Dans la pratique, cela signifie que votre marge dépend directement de votre temps de travail principal. Par exemple, un agent à 35 heures pourra ajouter jusqu’à 13 heures d’activité complémentaire. À l’inverse, un agent à 39 heures sera limité à seulement 9 heures supplémentaires. Tout dépend de votre situation.
Beaucoup de fonctionnaires font l’erreur de penser qu’une activité secondaire est libre tant qu’elle est déclarée. C’est faux. Même avec une autorisation, vous devez respecter ce plafond global.
Autre point essentiel : le temps de repos. La réglementation prévoit que vous devez bénéficier d’au moins 11 heures de repos par jour et 24 heures consécutives par semaine. Dans la pratique, une activité cumulée trop intensive peut être refusée, même si vous restez sous les 48 heures. Oui, mais sous conditions.
Concernant les dépassements, la règle est claire. Non, sauf exception. Les 48 heures peuvent être dépassées uniquement dans des situations très particulières (urgence ou besoin exceptionnel du service), mais cela reste rare et encadré. Ce type de dérogation ne s’applique quasiment jamais à un cumul d’activité classique.
Voici un résumé simple pour bien comprendre :
| Situation | Limite autorisée |
| Travail dans la fonction publique seul | 35h à 39h en général |
| Avec cumul d’activité | 48h maximum au total |
| Dépassement | ❌ interdit dans la majorité des cas |
À retenir : le cumul d’activité est possible, mais la limite des 48 heures par semaine est une règle clé à respecter absolument. C’est ce point que l’administration contrôle en priorité, et c’est aussi celui qui pose le plus de problèmes en cas d’erreur.
Que dit la loi sur le cumul d’activité et le temps de travail ?
Le cumul d’activité dans la fonction publique n’est pas libre. Il est encadré par des règles précises fixées notamment par le Code général de la fonction publique et les principes du droit du travail. L’objectif est simple : éviter les abus et protéger la santé de l’agent.
Selon les règles de l’administration française, un fonctionnaire doit consacrer l’essentiel de son activité à son emploi public. Le cumul avec une activité privée est possible, mais uniquement dans certaines conditions. Oui, mais sous conditions.
Première règle fondamentale : la durée maximale de travail ne doit pas dépasser 48 heures par semaine, toutes activités confondues. Cette limite s’applique à tous, quel que soit le statut (fonctionnaire, contractuel, temps plein ou partiel). Elle est issue du droit européen et intégrée dans la réglementation française.
Deuxième règle importante : le respect du temps de repos.
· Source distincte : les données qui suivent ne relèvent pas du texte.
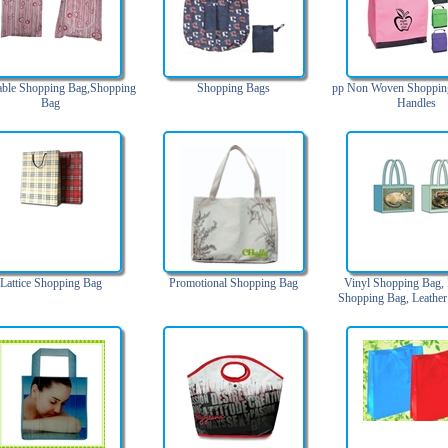
able Shopping Bag,Shopping
Shopping Bags
pp Non Woven Shoppin
Bag
Handles
Lattice Shopping Bag
Promotional Shopping Bag
Vinyl Shopping Bag, 
Shopping Bag, Leathe
Bag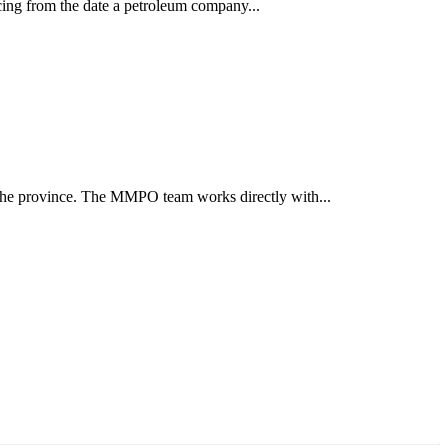
cing from the date a petroleum company...
the province. The MMPO team works directly with...
ун жигүүр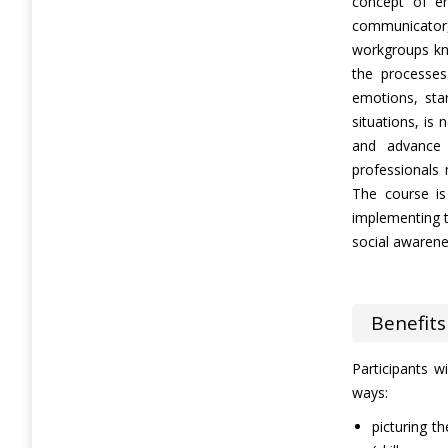
concept of em
communicato
workgroups kn
the processes
emotions, sta
situations, is 
and advance
professionals
The course i
implementing t
social awaren
Benefits
Participants wi
ways:
picturing th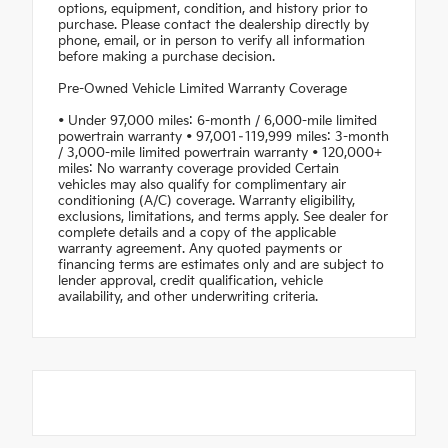
options, equipment, condition, and history prior to
purchase. Please contact the dealership directly by
phone, email, or in person to verify all information
before making a purchase decision.
Pre-Owned Vehicle Limited Warranty Coverage
• Under 97,000 miles: 6-month / 6,000-mile limited
powertrain warranty • 97,001–119,999 miles: 3-month
/ 3,000-mile limited powertrain warranty • 120,000+
miles: No warranty coverage provided Certain
vehicles may also qualify for complimentary air
conditioning (A/C) coverage. Warranty eligibility,
exclusions, limitations, and terms apply. See dealer for
complete details and a copy of the applicable
warranty agreement. Any quoted payments or
financing terms are estimates only and are subject to
lender approval, credit qualification, vehicle
availability, and other underwriting criteria.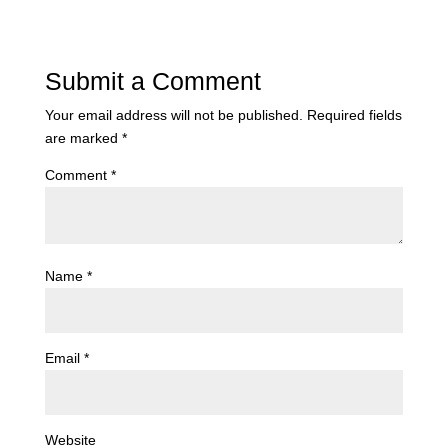
Submit a Comment
Your email address will not be published.
Required fields
are marked
*
Comment
*
Name
*
Email
*
Website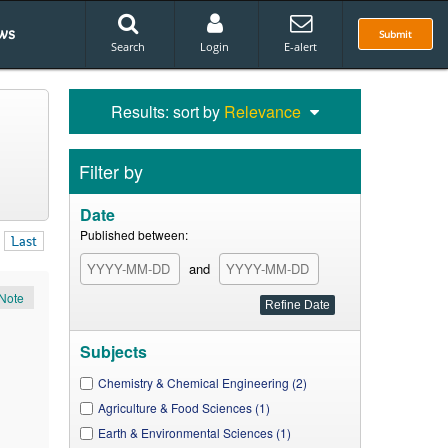
ws
Submit
Search
Login
E-alert
Results: sort by
Relevance
Filter by
Date
Published between:
Last
and
Note
Subjects
Chemistry & Chemical Engineering (2)
Agriculture & Food Sciences (1)
Earth & Environmental Sciences (1)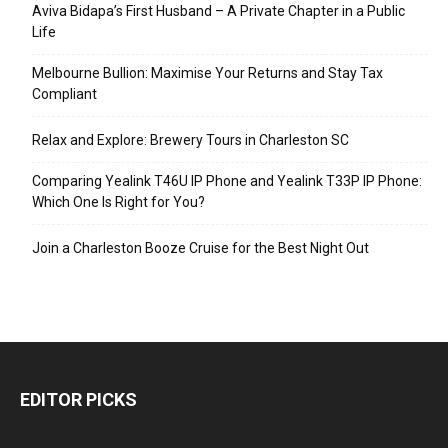
Aviva Bidapa’s First Husband – A Private Chapter in a Public
Life
Melbourne Bullion: Maximise Your Returns and Stay Tax
Compliant
Relax and Explore: Brewery Tours in Charleston SC
Comparing Yealink T46U IP Phone and Yealink T33P IP Phone:
Which One Is Right for You?
Join a Charleston Booze Cruise for the Best Night Out
EDITOR PICKS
La loi prévoit que chaque agent doit bénéficier :
- de 11 heures de repos quotidien minimum
- de 24 heures de repos hebdomadaire
Dans la pratique, cela signifie qu’un cumul d’activité peut être refusé même s’il respecte les 48 heures, si le rythme de travail est jugé trop intense ou dangereux. Tout dépend de la situation.
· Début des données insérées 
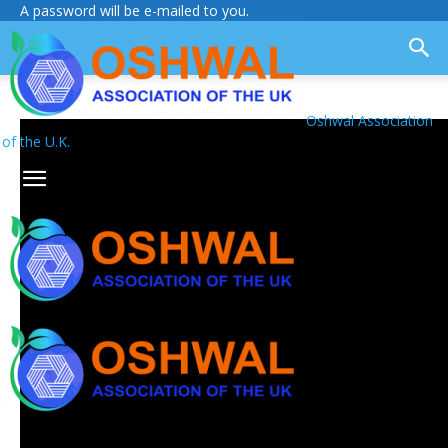
A password will be e-mailed to you.
Oshwal Association
of the U.K.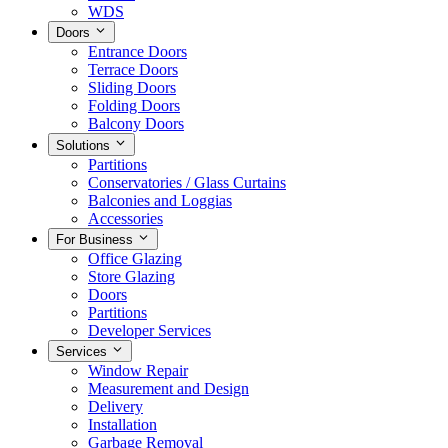
WDS
Doors
Entrance Doors
Terrace Doors
Sliding Doors
Folding Doors
Balcony Doors
Solutions
Partitions
Conservatories / Glass Curtains
Balconies and Loggias
Accessories
For Business
Office Glazing
Store Glazing
Doors
Partitions
Developer Services
Services
Window Repair
Measurement and Design
Delivery
Installation
Garbage Removal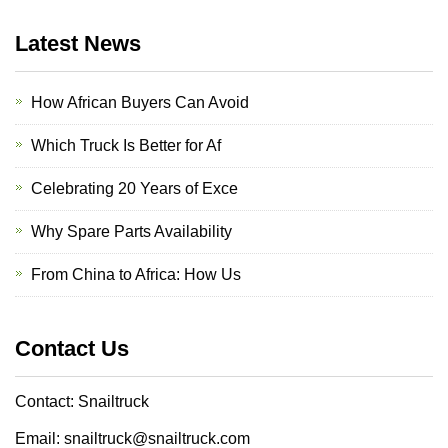
Latest News
How African Buyers Can Avoid
Which Truck Is Better for Af
Celebrating 20 Years of Exce
Why Spare Parts Availability
From China to Africa: How Us
Contact Us
Contact: Snailtruck
Email: snailtruck@snailtruck.com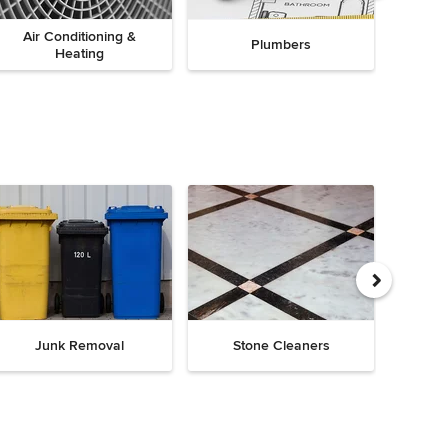
Air Conditioning &
Plumbers
Heating
Junk Removal
Stone Cleaners
Chi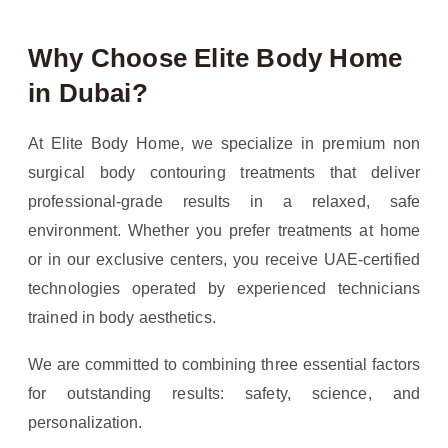
Why Choose Elite Body Home
in Dubai?
At Elite Body Home, we specialize in premium non
surgical body contouring treatments that deliver
professional-grade results in a relaxed, safe
environment. Whether you prefer treatments at home
or in our exclusive centers, you receive UAE-certified
technologies operated by experienced technicians
trained in body aesthetics.
We are committed to combining three essential factors
for outstanding results: safety, science, and
personalization.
Troisième point clé : l’obligation de compatibilité avec les fonctions. Une activité secondaire ne doit pas :
- nuire au bon fonctionnement du service
- créer un conflit d’intérêt
- porter atteinte à la neutralité ou à l’indépendance de l’agent
Par exemple, un agent administratif qui lance une activité privée concurrente à son administration peut se voir refuser le cumul, même avec peu d’heures. C’est une erreur fréquente.
Enfin, la loi distingue plusieurs types de cumul :
- les activités accessoires autorisées (enseignement, formation, services à la personne…)
- les créations d’entreprise (souvent limitées dans le temps)
- les activités libres pour certains agents à temps partiel
Dans la pratique, chaque situation est analysée individuellement par l’administration. Il n’existe pas de règle universelle simple en dehors du plafond des 48 heures.
À retenir : la loi autorise le cumul d’activité, mais impose des limites strictes sur le temps de travail, le repos et la nature de l’activité. Ne pas respecter ces règles peut entraîner un refus ou des sanctions.
Comment calculer son nombre total d’heures (public + privé) ?
Calculer son nombre d’heures en cumul d’activité est plus simple qu’il n’y paraît, mais c’est là que beaucoup font des erreurs. Le principe est clair : vous devez additionner toutes les heures réellement travaillées dans la semaine.
👉 Cela inclut :
- votre temps de travail dans la fonction publique
- votre activité secondaire (salariée ou indépendante)
- toutes les heures effectivement réalisées, même occasionnelles
Dans la pratique, il faut raisonner en heures réelles et non en contrat. Par exemple, un contrat de 35h ne signifie pas toujours 35h exactes si vous faites des heures supplémentaires.
Prenons des cas concrets.
Un agent à temps plein travaille 35 heures par semaine. Il lance une micro-entreprise et y consacre 10 heures par semaine. Son total est donc de 45 heures. C’est autorisé.
Mais s’il monte à 15 heures d’activité secondaire, il atteint 50 heures. Là, il dépasse la limite légale.
Autre situation fréquente : un agent à 39 heures avec RTT pense pouvoir ajouter “un petit complément”. S’il travaille 8 heures en plus, il est déjà à 47 heures. La marge est très faible.
👉 Tout dépend de votre base de départ.
Une erreur fréquente consiste à ne pas compter certaines heures :
- travail le week-end
- missions ponctuelles
- temps passé sur une activité indépendante (prospection, gestion…)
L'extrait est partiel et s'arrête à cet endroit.